Dataset entries:
=== Section Start ===

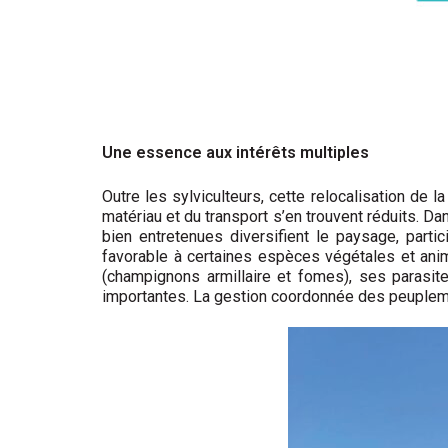
Une essence aux intérêts multiples
Outre les sylviculteurs, cette relocalisation de 
matériau et du transport s’en trouvent réduits. Dan
bien entretenues diversifient le paysage, partici
favorable à certaines espèces végétales et anim
(champignons armillaire et fomes), ses parasite
importantes. La gestion coordonnée des peuplemen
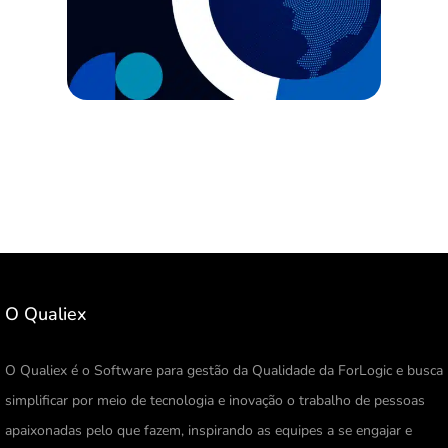
O Qualiex
O Qualiex é o Software para gestão da Qualidade da ForLogic e busca
simplificar por meio de tecnologia e inovação o trabalho de pessoas
apaixonadas pelo que fazem, inspirando as equipes a se engajar e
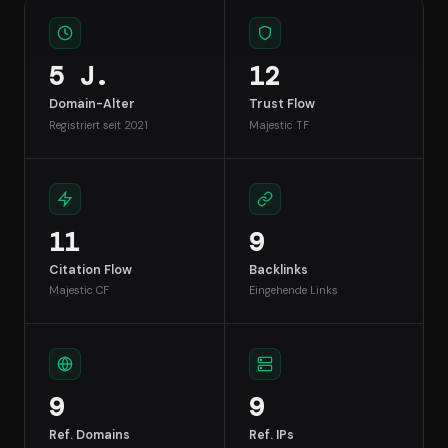
5 J.
12
Domain-Alter
Trust Flow
Registriert seit 2021
Majestic TF
11
9
Citation Flow
Backlinks
Majestic CF
Eingehende Links
9
9
Ref. Domains
Ref. IPs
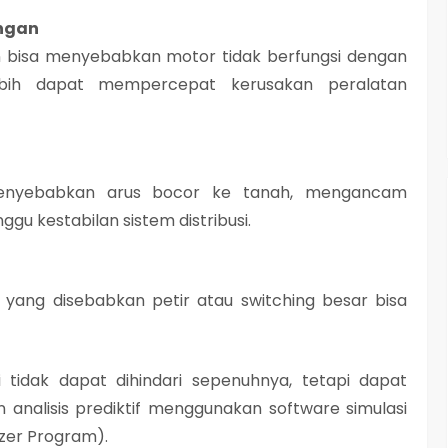
angan
n bisa menyebabkan motor tidak berfungsi dengan
ebih dapat mempercepat kerusakan peralatan
 menyebabkan arus bocor ke tanah, mengancam
u kestabilan sistem distribusi.
yang disebabkan petir atau switching besar bisa
i tidak dapat dihindari sepenuhnya, tetapi
dapat
analisis prediktif menggunakan software simulasi
yzer Program)
.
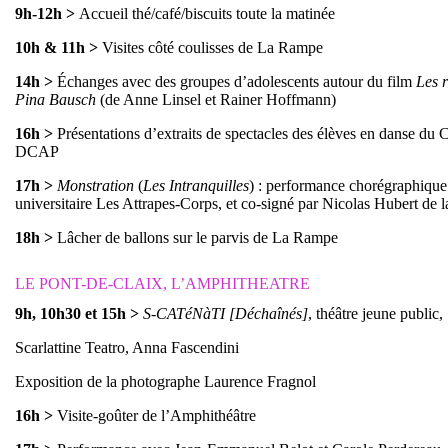
9h-12h
>
Accueil thé/café/biscuits toute la matinée
10h & 11h
>
Visites côté coulisses de La Rampe
14h
>
Échanges avec des groupes d’adolescents autour du film
Les r
Pina Bausch
(de Anne Linsel et Rainer Hoffmann)
16h
>
Présentations d’extraits de spectacles des élèves en danse du
DCAP
17h
>
Monstration
(
Les Intranquilles
) : performance chorégraphique
universitaire Les Attrapes-Corps, et co-signé par Nicolas Hubert de 
18h
>
Lâcher de ballons sur le parvis de La Rampe
LE PONT-DE-CLAIX, L’AMPHITHEATRE
9h, 10h30 et 15h
>
S-CATéNàTI [Déchaînés]
, théâtre jeune public,
Scarlattine Teatro, Anna Fascendini
Exposition de la photographe Laurence Fragnol
16h
>
Visite-goûter de l’Amphithéâtre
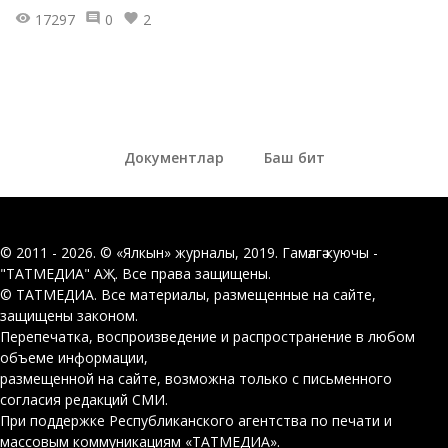
17297
0
2
Документлар
Баш бит
© 2011 - 2026. © «Ялкын» журналы, 2019. Гамәлгә куючы -
"ТАТМЕДИА" АҖ. Все права защищены.
© ТАТМЕДИА. Все материалы, размещенные на сайте,
защищены законом.
Перепечатка, воспроизведение и распространение в любом
объеме информации,
размещенной на сайте, возможна только с письменного
согласия редакций СМИ.
При поддержке Республиканского агентства по печати и
массовым коммуникациям «ТАТМЕДИА».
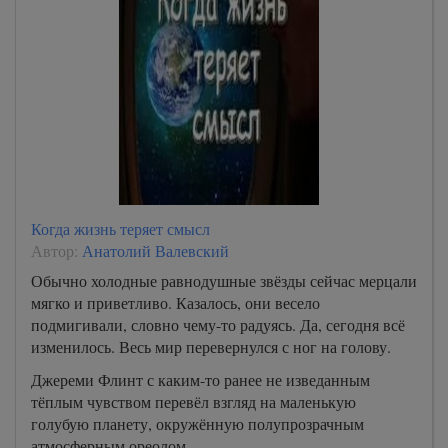
Когда жизнь теряет смысл
Автор:
Анатолий Валевский
Обычно холодные равнодушные звёзды сейчас мерцали
мягко и приветливо. Казалось, они весело
подмигивали, словно чему-то радуясь. Да, сегодня всё
изменилось. Весь мир перевернулся с ног на голову.
Джереми Флинт с каким-то ранее не изведанным
тёплым чувством перевёл взгляд на маленькую
голубую планету, окружённую полупрозрачным
атмосферным ореолом.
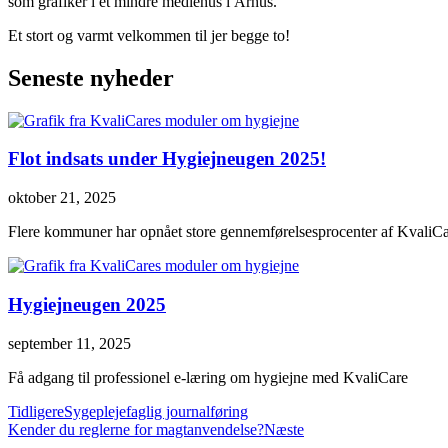
som grafiker i et mindre mediehus i Århus.
Et stort og varmt velkommen til jer begge to!
Seneste nyheder
Flot indsats under Hygiejneugen 2025!
oktober 21, 2025
Flere kommuner har opnået store gennemførelsesprocenter af KvaliC
Hygiejneugen 2025
september 11, 2025
Få adgang til professionel e-læring om hygiejne med KvaliCare
Tidligere
Sygeplejefaglig journalføring
Kender du reglerne for magtanvendelse?
Næste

=== Section End ===

*WHAT TO PRODUCE*
Leave out the images and transcribe all the records exactly.

*ANSWER TO THIS PROBLEM*
Une essence aux intérêts multiples
Outre les sylviculteurs, cette relocalisation de 
matériau et du transport s’en trouvent réduits. Dan
bien entretenues diversifient le paysage, partici
favorable à certaines espèces végétales et anim
(champignons armillaire et fomes), ses parasite
importantes. La gestion coordonnée des peuplemen
O Qualiex
O Qualiex é o Software para gestão da Qualidade da ForLogic e busca
simplificar por meio de tecnologia e inovação o trabalho de pessoas
apaixonadas pelo que fazem, inspirando as equipes a se engajar e
5 J.
12
Domain-Alter
Trust Flow
Registriert seit 2021
Majestic TF
11
9
Citation Flow
Backlinks
Majestic CF
Eingehende Links
9
9
Ref. Domains
Ref. IPs
angan
n bisa menyebabkan motor tidak berfungsi dengan
ebih dapat mempercepat kerusakan peralatan
 menyebabkan arus bocor ke tanah, mengancam
u kestabilan sistem distribusi.
yang disebabkan petir atau switching besar bisa
i tidak dapat dihindari sepenuhnya, tetapi
dapat
analisis prediktif menggunakan software simulasi
yzer Program)
.
9h-12h
>
Accueil thé/café/biscuits toute la matinée
10h & 11h
>
Visites côté coulisses de La Rampe
14h
>
Échanges avec des groupes d’adolescents autour du film
Les r
Pina Bausch
(de Anne Linsel et Rainer Hoffmann)
16h
>
Présentations d’extraits de spectacles des élèves en danse du
DCAP
17h
>
Monstration
(
Les Intranquilles
) : performance chorégraphique
universitaire Les Attrapes-Corps, et co-signé par Nicolas Hubert de 
18h
>
Lâcher de ballons sur le parvis de La Rampe
LE PONT-DE-CLAIX, L’AMPHITHEATRE
9h, 10h30 et 15h
>
S-CATéNàTI [Déchaînés]
, théâtre jeune public,
Scarlattine Teatro, Anna Fascendini
Exposition de la photographe Laurence Fragnol
16h
>
Visite-goûter de l’Amphithéâtre
17297
0
2
Документлар
Баш бит
© 2011 - 2026. © «Ялкын» журналы, 2019. Гамәлгә куючы -
"ТАТМЕДИА" АҖ. Все права защищены.
© ТАТМЕДИА. Все материалы, размещенные на сайте,
защищены законом.
Перепечатка, воспроизведение и распространение в любом
объеме информации,
размещенной на сайте, возможна только с письменного
согласия редакций СМИ.
При поддержке Республиканского агентства по печати и
массовым коммуникациям «ТАТМЕДИА».
Когда жизнь теряет смысл
Автор:
Анатолий Валевский
Обычно холодные равнодушные звёзды сейчас мерцали
мягко и приветливо. Казалось, они весело
подмигивали, словно чему-то радуясь. Да, сегодня всё
изменилось. Весь мир перевернулся с ног на голову.
Джереми Флинт с каким-то ранее не изведанным
тёплым чувством перевёл взгляд на маленькую
голубую планету, окружённую полупрозрачным
атмосферным ореолом.
som grafiker i et mindre mediehus i Århus.
Et stort og varmt velkommen til jer begge to!
Seneste nyheder
Flot indsats under Hygiejneugen 2025!
oktober 21, 2025
Flere kommuner har opnået store gennemførelsesprocenter af KvaliC
Hygiejneugen 2025
september 11, 2025
Få adgang til professionel e-læring om hygiejne med KvaliCare
Tidligere
Sygeplejefaglig journalføring
Kender du reglerne for magtanvendelse?
Næste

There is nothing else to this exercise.